▶ **EXTRACTED DATA**
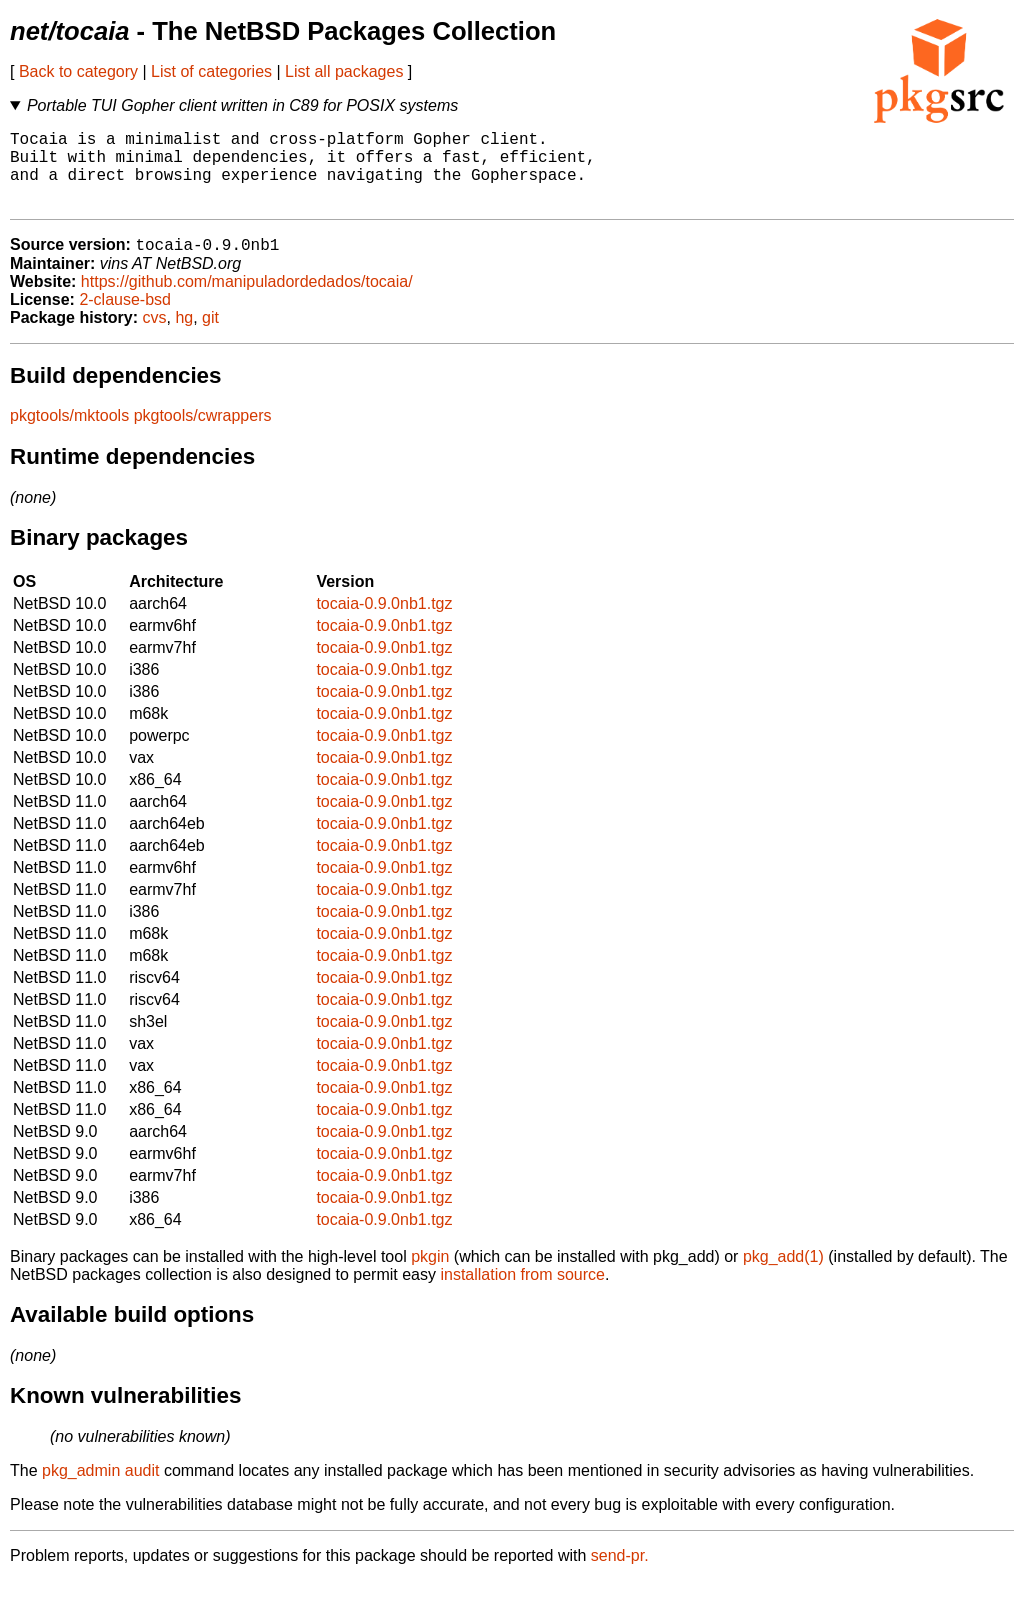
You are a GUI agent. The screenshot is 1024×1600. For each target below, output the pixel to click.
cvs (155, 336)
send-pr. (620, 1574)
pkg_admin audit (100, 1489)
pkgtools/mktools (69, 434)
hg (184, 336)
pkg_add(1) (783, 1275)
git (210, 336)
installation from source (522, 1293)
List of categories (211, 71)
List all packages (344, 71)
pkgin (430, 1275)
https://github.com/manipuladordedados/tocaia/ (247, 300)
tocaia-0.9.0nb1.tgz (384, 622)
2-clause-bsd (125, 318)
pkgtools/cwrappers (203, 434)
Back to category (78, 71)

* * *

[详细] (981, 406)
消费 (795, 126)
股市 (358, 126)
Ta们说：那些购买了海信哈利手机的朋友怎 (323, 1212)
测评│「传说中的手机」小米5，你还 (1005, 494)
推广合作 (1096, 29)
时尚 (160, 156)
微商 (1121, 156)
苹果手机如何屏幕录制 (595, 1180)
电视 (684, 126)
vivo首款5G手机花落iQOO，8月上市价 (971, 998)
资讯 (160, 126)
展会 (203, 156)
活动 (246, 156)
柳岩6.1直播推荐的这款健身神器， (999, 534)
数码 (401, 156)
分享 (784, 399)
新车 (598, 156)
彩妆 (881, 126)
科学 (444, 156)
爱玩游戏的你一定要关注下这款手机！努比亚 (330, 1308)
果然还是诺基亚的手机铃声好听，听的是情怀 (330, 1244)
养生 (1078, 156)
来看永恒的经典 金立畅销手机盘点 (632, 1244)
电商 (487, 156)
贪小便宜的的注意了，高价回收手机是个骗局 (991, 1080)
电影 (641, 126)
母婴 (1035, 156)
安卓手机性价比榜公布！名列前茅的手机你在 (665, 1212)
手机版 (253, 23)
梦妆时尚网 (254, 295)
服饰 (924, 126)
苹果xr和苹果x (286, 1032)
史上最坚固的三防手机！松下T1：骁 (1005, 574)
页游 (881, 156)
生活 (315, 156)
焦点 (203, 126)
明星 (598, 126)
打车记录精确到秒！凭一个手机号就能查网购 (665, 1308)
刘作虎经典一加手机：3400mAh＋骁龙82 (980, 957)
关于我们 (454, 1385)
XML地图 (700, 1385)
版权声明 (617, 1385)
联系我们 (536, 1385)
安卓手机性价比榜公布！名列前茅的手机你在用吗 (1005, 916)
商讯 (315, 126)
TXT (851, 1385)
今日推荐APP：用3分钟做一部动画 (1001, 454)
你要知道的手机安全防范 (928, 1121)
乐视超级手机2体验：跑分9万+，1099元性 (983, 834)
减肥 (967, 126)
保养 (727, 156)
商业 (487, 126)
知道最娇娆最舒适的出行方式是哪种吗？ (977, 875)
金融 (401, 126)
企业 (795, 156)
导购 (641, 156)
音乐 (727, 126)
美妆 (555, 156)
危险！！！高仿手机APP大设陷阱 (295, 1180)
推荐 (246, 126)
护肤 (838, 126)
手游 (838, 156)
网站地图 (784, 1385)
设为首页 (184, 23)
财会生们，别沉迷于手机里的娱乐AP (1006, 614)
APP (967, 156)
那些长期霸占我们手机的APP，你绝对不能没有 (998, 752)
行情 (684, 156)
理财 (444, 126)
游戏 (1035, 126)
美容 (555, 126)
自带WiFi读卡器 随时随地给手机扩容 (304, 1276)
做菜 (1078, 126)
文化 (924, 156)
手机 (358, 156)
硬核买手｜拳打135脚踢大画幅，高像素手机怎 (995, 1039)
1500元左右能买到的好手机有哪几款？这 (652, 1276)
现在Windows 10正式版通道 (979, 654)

==

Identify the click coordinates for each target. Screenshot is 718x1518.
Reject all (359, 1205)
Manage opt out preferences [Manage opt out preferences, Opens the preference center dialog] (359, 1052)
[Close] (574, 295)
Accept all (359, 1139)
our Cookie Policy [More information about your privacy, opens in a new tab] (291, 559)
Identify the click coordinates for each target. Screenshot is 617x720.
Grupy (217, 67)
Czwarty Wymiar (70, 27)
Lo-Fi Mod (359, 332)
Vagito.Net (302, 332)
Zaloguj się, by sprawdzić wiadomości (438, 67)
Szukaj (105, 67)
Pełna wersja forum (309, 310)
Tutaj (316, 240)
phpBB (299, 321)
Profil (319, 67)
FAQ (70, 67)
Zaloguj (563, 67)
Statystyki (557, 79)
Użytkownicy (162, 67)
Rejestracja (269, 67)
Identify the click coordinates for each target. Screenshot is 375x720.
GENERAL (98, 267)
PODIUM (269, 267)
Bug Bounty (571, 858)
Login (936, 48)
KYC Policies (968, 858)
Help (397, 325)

▶ **YOUR INSTRUCTIONS**
Look back over the material above and state how many lines hold the word "List". Write the number and nothing else.

▶ **OUTPUT FOR THIS TASK**
2